Um dos motivos para o país não ter avançado ainda mais na implementação da CQCT é a interferência da indústria do tabaco, um grande obstáculo para a efetivação das medidas previstas no tratado, como reconhecido no Relatório da Organização Mundial da Saúde (OMS) sobre a Epidemia Global do Tabaco de 2019, lançado no Brasil em julho de 2019:
A indústria do tabaco tem uma longa história de oposição sistemática, agressiva, sustentada e com bons recursos às medidas de controle do tabaco, incluindo esforços para subverter as medidas de controle do tabaco que salvam vidas. Isso é feito mediante a implantação de uma ampla variedade de táticas para obstruir, atrasar, enfraquecer ou prejudicar os compromissos políticos e as medidas de controle do tabaco adotadas pelos países nos níveis internacional, regional, nacional e subnacional. Embora algumas estratégias sejam públicas e outras mais secretas (sejam elas dirigidas a governos, público ou mídia), todas têm o objetivo de enfraquecer o controle do tabaco (página 60).

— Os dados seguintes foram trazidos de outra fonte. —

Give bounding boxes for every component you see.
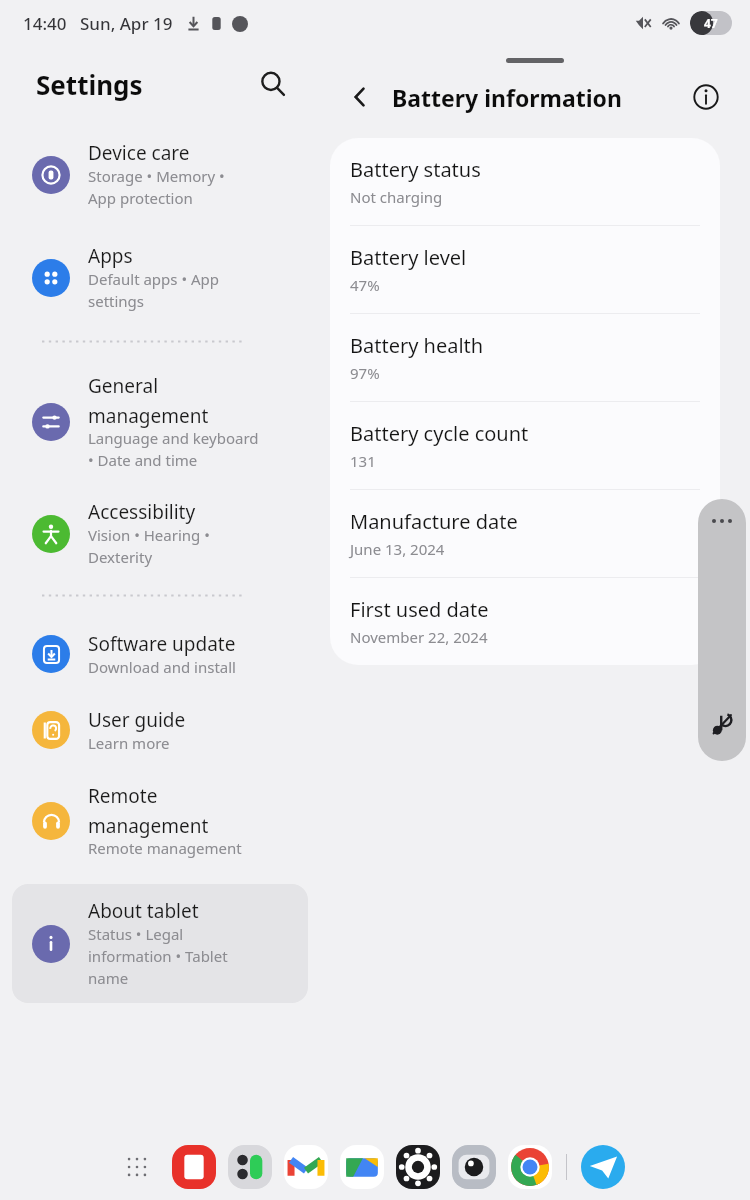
- button[interactable]: App: [284, 1145, 328, 1189]
- button[interactable]: App: [581, 1145, 625, 1189]
- button[interactable]: App: [452, 1145, 496, 1189]
- button[interactable]: Software update: [0, 627, 320, 681]
- staticText: Battery status: [350, 156, 481, 183]
- button[interactable]: Battery status: [330, 138, 720, 226]
- staticText: 131: [350, 451, 376, 471]
- staticText: Battery cycle count: [350, 420, 529, 447]
- button[interactable]: App: [340, 1145, 384, 1189]
- button[interactable]: Search: [250, 61, 296, 107]
- staticText: General management: [88, 373, 209, 428]
- button[interactable]: Battery cycle count: [330, 402, 720, 490]
- staticText: Settings: [36, 67, 143, 102]
- staticText: Download and install: [88, 657, 236, 677]
- staticText: Sun, Apr 19: [80, 12, 173, 35]
- button[interactable]: User guide: [0, 703, 320, 757]
- button[interactable]: Back: [338, 75, 382, 119]
- staticText: Battery level: [350, 244, 467, 271]
- staticText: Battery health: [350, 332, 484, 359]
- staticText: 47: [704, 15, 718, 31]
- staticText: 97%: [350, 363, 380, 383]
- staticText: June 13, 2024: [350, 539, 445, 559]
- staticText: 14:40: [23, 12, 67, 35]
- staticText: Storage • Memory • App protection: [88, 166, 225, 209]
- staticText: Apps: [88, 243, 133, 269]
- button[interactable]: About tablet: [12, 884, 308, 1003]
- button[interactable]: App: [172, 1145, 216, 1189]
- staticText: Language and keyboard • Date and time: [88, 428, 259, 471]
- staticText: Software update: [88, 631, 236, 657]
- button[interactable]: Battery level: [330, 226, 720, 314]
- staticText: Accessibility: [88, 499, 196, 525]
- staticText: Remote management: [88, 783, 209, 838]
- button[interactable]: Device care: [0, 136, 320, 213]
- button[interactable]: Apps: [0, 239, 320, 316]
- staticText: Manufacture date: [350, 508, 518, 535]
- button[interactable]: App: [508, 1145, 552, 1189]
- staticText: Battery information: [392, 82, 622, 113]
- staticText: Device care: [88, 140, 190, 166]
- staticText: About tablet: [88, 898, 199, 924]
- staticText: First used date: [350, 596, 489, 623]
- staticText: Not charging: [350, 187, 443, 207]
- staticText: Default apps • App settings: [88, 269, 219, 312]
- button[interactable]: Edge panel: [698, 499, 746, 761]
- button[interactable]: App: [228, 1145, 272, 1189]
- button[interactable]: App: [396, 1145, 440, 1189]
- staticText: Learn more: [88, 733, 170, 753]
- button[interactable]: General management: [0, 369, 320, 475]
- button[interactable]: Battery health: [330, 314, 720, 402]
- button[interactable]: Manufacture date: [330, 490, 720, 578]
- staticText: 47%: [350, 275, 380, 295]
- staticText: User guide: [88, 707, 186, 733]
- button[interactable]: Accessibility: [0, 495, 320, 572]
- button[interactable]: Info: [684, 75, 728, 119]
- button[interactable]: First used date: [330, 578, 720, 665]
- button[interactable]: All apps: [114, 1144, 160, 1190]
- staticText: November 22, 2024: [350, 627, 488, 647]
- staticText: Vision • Hearing • Dexterity: [88, 525, 210, 568]
- staticText: Status • Legal information • Tablet name: [88, 924, 228, 989]
- staticText: Remote management: [88, 838, 242, 858]
- button[interactable]: Remote management: [0, 779, 320, 862]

Neste documento, há também o reconhecimento de que o Brasil e a Turquia foram os dois únicos países a adotar integralmente as medidas MPOWER definidas pela Organização Mundial da Saúde para controle do tabaco, que incluem ações de monitoramento, prevenção, tratamento, conscientização, proibição de publicidade e tributação.
Ao proibir a comercialização dos DEFs, o Brasil impediu, então, que a população consumisse um produto com indícios de significativa toxidade, altamente atrativo aos jovens e sem comprovação de que auxilie no tratamento do tabagismo.
(1): Fonte: HHS, E-Cigarette Use Among Youth and Young Adults. A Report of the Surgeon General. Atlanta, GA: U.S. Department of Health and Human Services, Centers for Disease Control and Prevention, National Center for Chronic Disease Prevention and Health Promotion, Office on Smoking and Health, 2016.